▶ _What you have to do_
Report all lines of the data below that hold the word "Unterhaltung".

:: Information

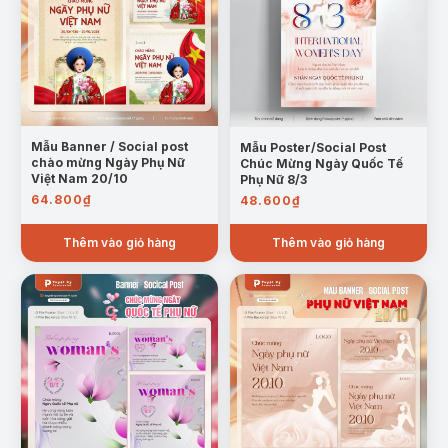
Mẫu Banner / Social post
Mẫu Poster/Social Post
chào mừng Ngày Phụ Nữ
Chúc Mừng Ngày Quốc Tế
Việt Nam 20/10
Phụ Nữ 8/3
64.800
₫
48.600
₫
Thêm vào giỏ hàng
Thêm vào giỏ hàng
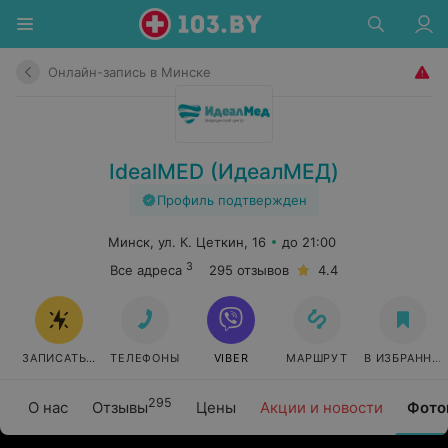
Онлайн-запись в Минске
IdealMED (ИдеалМЕД)
Профиль подтвержден
Минск, ул. К. Цеткин, 16
до 21:00
3
Все адреса
295 отзывов
4.4
ЗАПИСАТЬСЯ ОНЛАЙН
ТЕЛЕФОНЫ
VIBER
МАРШРУТ
В ИЗБРАННО
295
О нас
Отзывы
Цены
Акции и новости
Фото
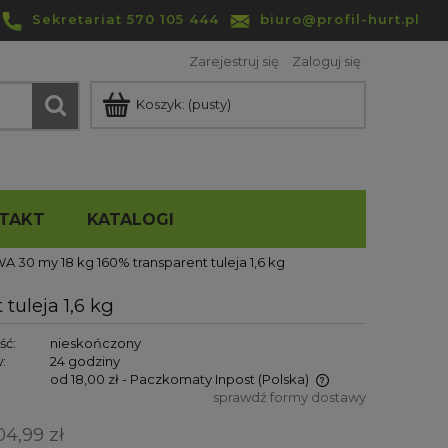
Sekretariat 570 105 444
biuro@profil-hurt.pl
Zarejestruj się
Zaloguj się
Koszyk:
(pusty)
TAKT
KATALOGI
 30 my 18 kg 160% transparent tuleja 1,6 kg
uleja 1,6 kg
ść:
nieskończony
:
24 godziny
od 18,00 zł
- Paczkomaty Inpost
(Polska)
sprawdź formy dostawy
Cena nie zawiera ewentualnych
04,99 zł
kosztów płatności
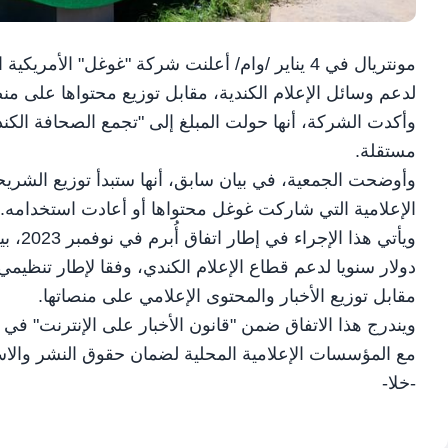
لدعم وسائل الإعلام الكندية، مقابل توزيع محتواها على منص
وأكدت الشركة، أنها حولت المبلغ إلى "تجمع الصحافة الك
مستقلة.
الإعلامية التي شاركت غوغل محتواها أو أعادت استخدامه.
دولار سنويا لدعم قطاع الإعلام الكندي، وفقا لإطار تنظ
مقابل توزيع الأخبار والمحتوى الإعلامي على منصاتها.
ويندرج هذا الاتفاق ضمن "قانون الأخبار على الإنترنت" في كن
مع المؤسسات الإعلامية المحلية لضمان حقوق النشر والاست
-خلا-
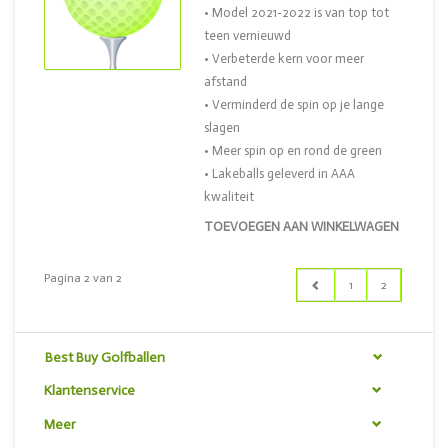
• Model 2021-2022 is van top tot
teen vernieuwd
• Verbeterde kern voor meer
afstand
• Verminderd de spin op je lange
slagen
• Meer spin op en rond de green
• Lakeballs geleverd in AAA
kwaliteit
TOEVOEGEN AAN WINKELWAGEN
Pagina 2 van 2
1
2
Best Buy Golfballen
Klantenservice
Meer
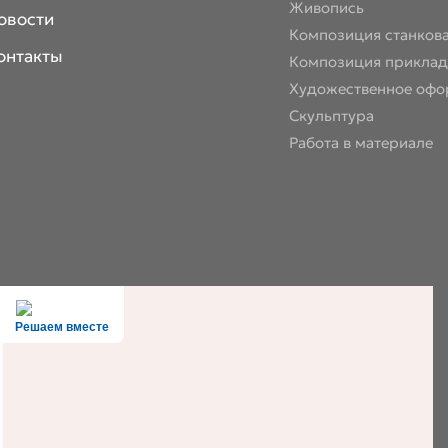
Живопись
овости
Композиция станков
онтакты
Композиция приклад
Художественное офо
Скульптура
Работа в материале
Решаем вместе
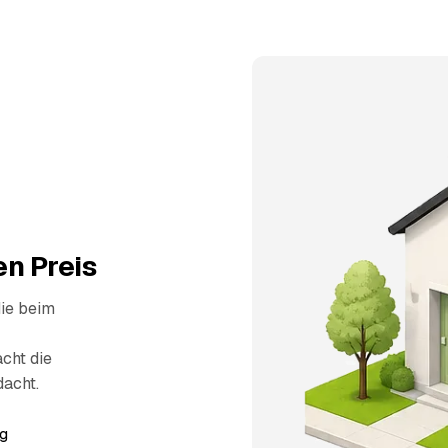
n Preis
die beim
cht die
dacht.
g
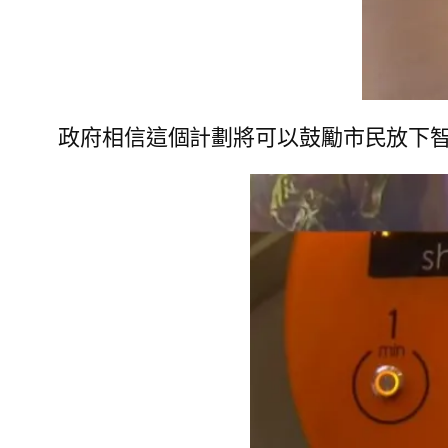
政府相信這個計劃將可以鼓勵市民放下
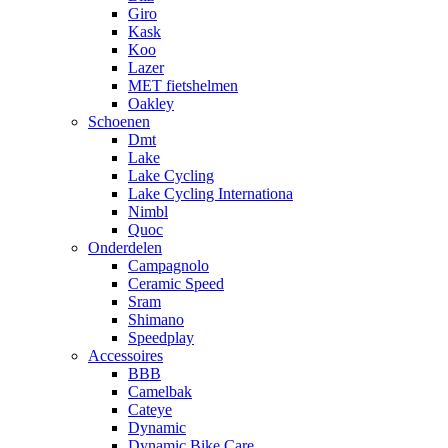
Giro
Kask
Koo
Lazer
MET fietshelmen
Oakley
Schoenen
Dmt
Lake
Lake Cycling
Lake Cycling Internationa
Nimbl
Quoc
Onderdelen
Campagnolo
Ceramic Speed
Sram
Shimano
Speedplay
Accessoires
BBB
Camelbak
Cateye
Dynamic
Dynamic Bike Care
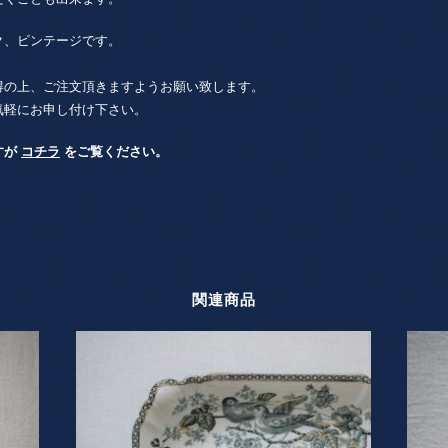
ク、ビンテージです。
得の上、ご注文頂きますようお願い致します。
気軽にお申し付け下さい。
すが
コチラ
をご覧ください。
関連商品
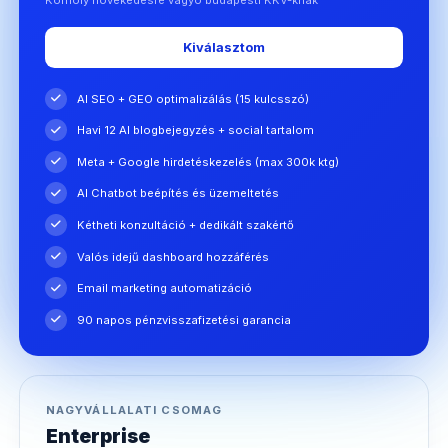
Kiválasztom
AI SEO + GEO optimalizálás (15 kulcsszó)
Havi 12 AI blogbejegyzés + social tartalom
Meta + Google hirdetéskezelés (max 300k ktg)
AI Chatbot beépítés és üzemeltetés
Kétheti konzultáció + dedikált szakértő
Valós idejű dashboard hozzáférés
Email marketing automatizáció
90 napos pénzvisszafizetési garancia
NAGYVÁLLALATI CSOMAG
Enterprise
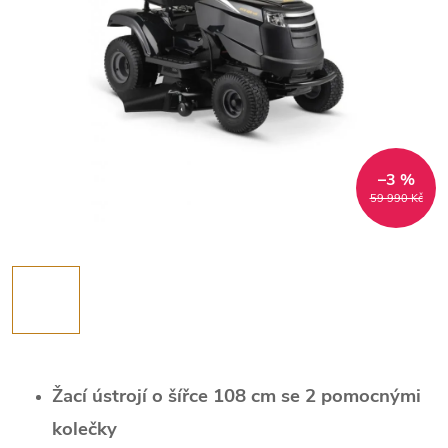
–3 %
59 990 Kč
Žací ústrojí o šířce 108 cm se 2 pomocnými
kolečky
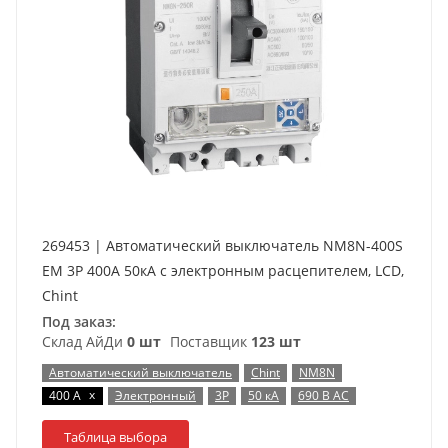
269453 | Автоматический выключатель NM8N-400S
EM 3P 400А 50кА с электронным расцепителем, LCD,
Chint
Под заказ:
Склад АйДи
0 шт
Поставщик
123 шт
Автоматический выключатель
Chint
NM8N
x
400 А
Электронный
3P
50 кА
690 В AC
Таблица выбора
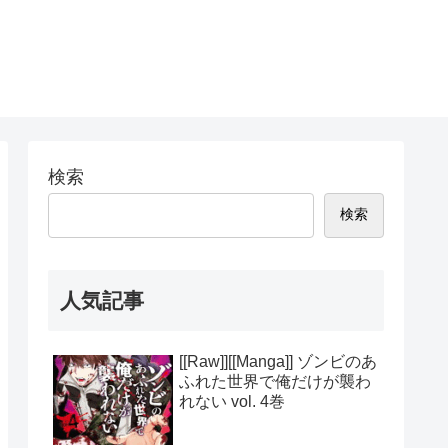
検索
検索
人気記事
[[Raw]][[Manga]] ゾンビのあ
ふれた世界で俺だけが襲わ
れない vol. 4巻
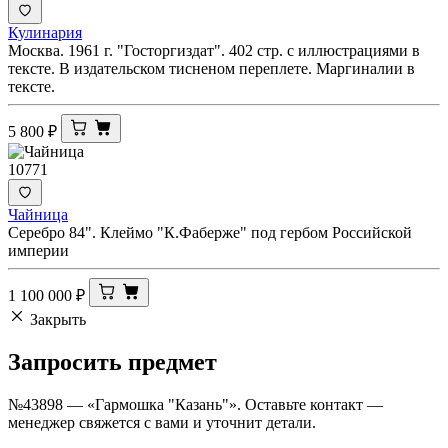
Кулинария
Москва. 1961 г. "Госторгиздат". 402 стр. с иллюстрациями в
тексте. В издательском тисненом переплете. Маргиналии в
тексте.
5 800
₽
10771
Чайница
Серебро 84". Клеймо "К.Фаберже" под гербом Российской
империи
1 100 000
₽
Закрыть
Запросить
предмет
№43898 — «Гармошка "Казань"». Оставьте контакт —
менеджер свяжется с вами и уточнит детали.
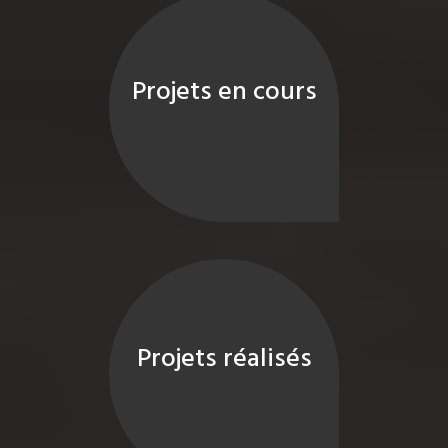
Projets en cours
Projets réalisés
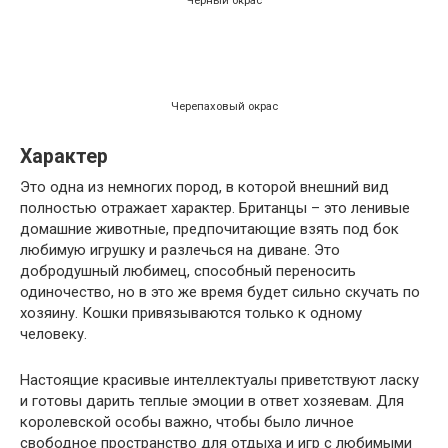
Черный окрас
Черепаховый окрас
Характер
Это одна из немногих пород, в которой внешний вид
полностью отражает характер. Британцы – это ленивые
домашние животные, предпочитающие взять под бок
любимую игрушку и разлечься на диване. Это
добродушный любимец, способный переносить
одиночество, но в это же время будет сильно скучать по
хозяину. Кошки привязываются только к одному
человеку.
Настоящие красивые интеллектуалы приветствуют ласку
и готовы дарить теплые эмоции в ответ хозяевам. Для
королевской особы важно, чтобы было личное
свободное пространство для отдыха и игр с любимыми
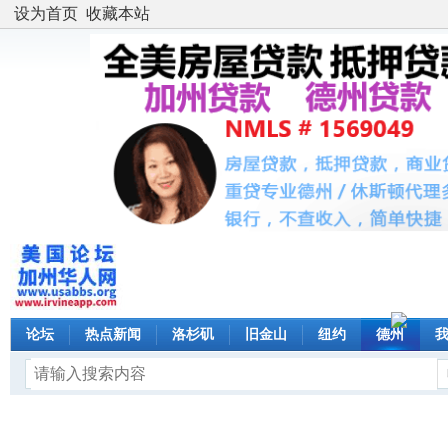
设为首页
收藏本站
论坛
热点新闻
洛杉矶
旧金山
纽约
德州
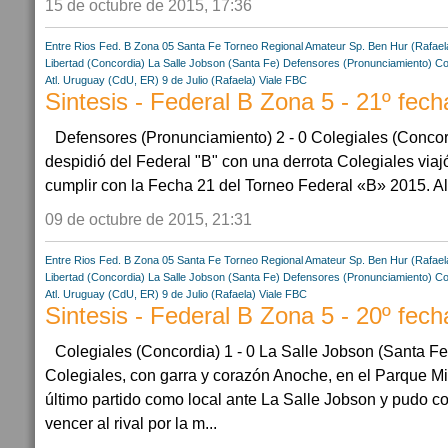
15 de octubre de 2015, 17:36
Entre Rios
Fed. B Zona 05
Santa Fe
Torneo Regional Amateur
Sp. Ben Hur (Rafael
Libertad (Concordia)
La Salle Jobson (Santa Fe)
Defensores (Pronunciamiento)
Co
Atl. Uruguay (CdU, ER)
9 de Julio (Rafaela)
Viale FBC
Sintesis - Federal B Zona 5 - 21º fech
Defensores (Pronunciamiento) 2 - 0 Colegiales (Conco
despidió del Federal "B" con una derrota Colegiales via
cumplir con la Fecha 21 del Torneo Federal «B» 2015. All
09 de octubre de 2015, 21:31
Entre Rios
Fed. B Zona 05
Santa Fe
Torneo Regional Amateur
Sp. Ben Hur (Rafael
Libertad (Concordia)
La Salle Jobson (Santa Fe)
Defensores (Pronunciamiento)
Co
Atl. Uruguay (CdU, ER)
9 de Julio (Rafaela)
Viale FBC
Sintesis - Federal B Zona 5 - 20º fech
Colegiales (Concordia) 1 - 0 La Salle Jobson (Santa Fe
Colegiales, con garra y corazón Anoche, en el Parque Mi
último partido como local ante La Salle Jobson y pudo co
vencer al rival por la m...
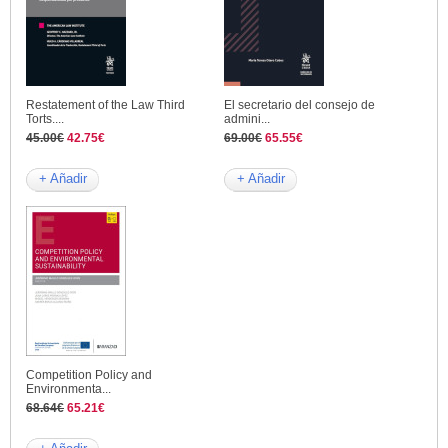
Restatement of the Law Third
El secretario del consejo de
Torts....
admini...
45.00€
42.75€
69.00€
65.55€
+ Añadir
+ Añadir
Competition Policy and
Environmenta...
68.64€
65.21€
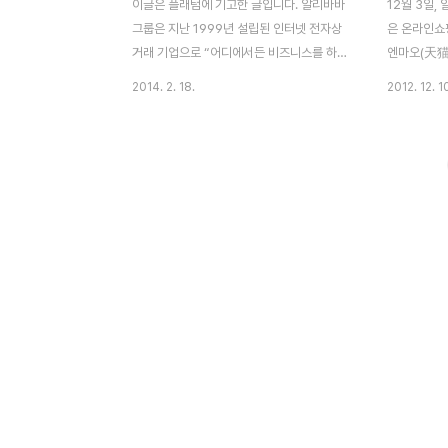
이글은 플래텀에 기고한 글입니다. 알리바바
12월 3일
그룹은 지난 1999년 설립된 인터넷 전자상
은 온라인쇼
거래 기업으로 “어디에서든 비즈니스를 하기
엔마오(天猫-
쉽게 만든다”는 기업 사명 아래 파격적인 유
2012년 1
2014. 2. 18.
2012. 12. 1
통구조 개선 등으로 불과 14년 만에 연매출
안(한화 약 
약 170조원(2012년 기준)의 글로벌 IT기업
알리바바 그룹
으로 성장했다. 중국 내 민영기업 매출규모
월, 올해 
13위 기업인 알리바바그룹의 두 사이트 타오
로 호언장담
바오와 티엔마오의 거래액은 무려 1조 위안
(马云) CE
(한화 174조원)으로 중국 전체 GDP의 2%
소셜네트워크
에 달하는 금액으로 뉴질랜드 GDP에 근접한
와 중국 인
규모이다. 알리바바는 인구 13억 중국 e-
밝혔다. 타
commerce 시장의 70% 이상을 점유하고
국 최대의 
있으며 중국은 물론 세계적으로 ‘소비 경제를
거래의 약 8
움직이는 주체’라고 할 수 있다. 이러한 성장
의 11개월간
세는 이베이와 아마존을 위협하는 수준이다.
매액 18.4
알리바바그..
알리바..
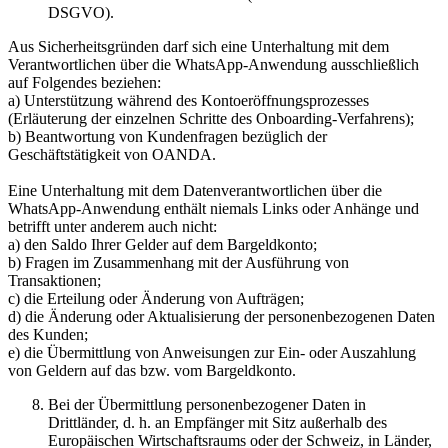
DSGVO).
Aus Sicherheitsgründen darf sich eine Unterhaltung mit dem
Verantwortlichen über die WhatsApp-Anwendung ausschließlich
auf Folgendes beziehen:
a) Unterstützung während des Kontoeröffnungsprozesses
(Erläuterung der einzelnen Schritte des Onboarding-Verfahrens);
b) Beantwortung von Kundenfragen bezüglich der
Geschäftstätigkeit von OANDA.
Eine Unterhaltung mit dem Datenverantwortlichen über die
WhatsApp-Anwendung enthält niemals Links oder Anhänge und
betrifft unter anderem auch nicht:
a) den Saldo Ihrer Gelder auf dem Bargeldkonto;
b) Fragen im Zusammenhang mit der Ausführung von
Transaktionen;
c) die Erteilung oder Änderung von Aufträgen;
d) die Änderung oder Aktualisierung der personenbezogenen Daten
des Kunden;
e) die Übermittlung von Anweisungen zur Ein- oder Auszahlung
von Geldern auf das bzw. vom Bargeldkonto.
Bei der Übermittlung personenbezogener Daten in
Drittländer, d. h. an Empfänger mit Sitz außerhalb des
Europäischen Wirtschaftsraums oder der Schweiz, in Länder,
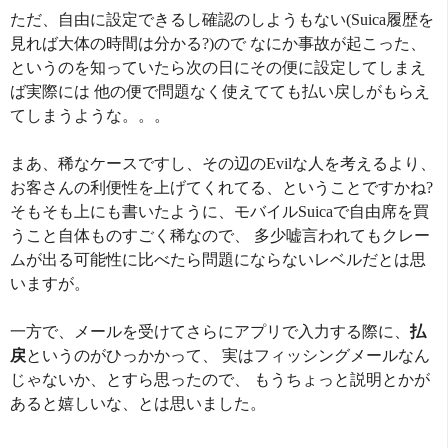
ただ、自由に設定できるし確認のしようもない(Suica履歴を
見れば大体の時間は分かる?)ので なにか事故が起こった、
というのを知っていたら次の日にその便に設定してしまえ
ば実際には 他の便で問題なく使えてても払い戻しがもらえ
てしまうような。。。
まあ、稀なケースですし、その辺のEvilな人を考えるより、
お客さんの利便性を上げてくれてる、ということですかね?
そもそも上にも書いたように、モバイルSuicaで自由席を買
うこと自体ものすごく稀なので、 多少嘘言われてもクレー
ムが出る可能性に比べたら問題にならないレベルだとは思
いますが。
一方で、メールを受けてさらにアプリで入力する際に、
払
戻
というのがひっかかって、 実はフィッシングメールなん
じゃないか、とすら思ったので、 もうちょっと説明とかが
あると嬉しいな、とは思いました。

::::

▶ _Solution to this problem_
Aus Sicherheitsgründen darf sich eine Unterhaltung mit dem
Eine Unterhaltung mit dem Datenverantwortlichen über die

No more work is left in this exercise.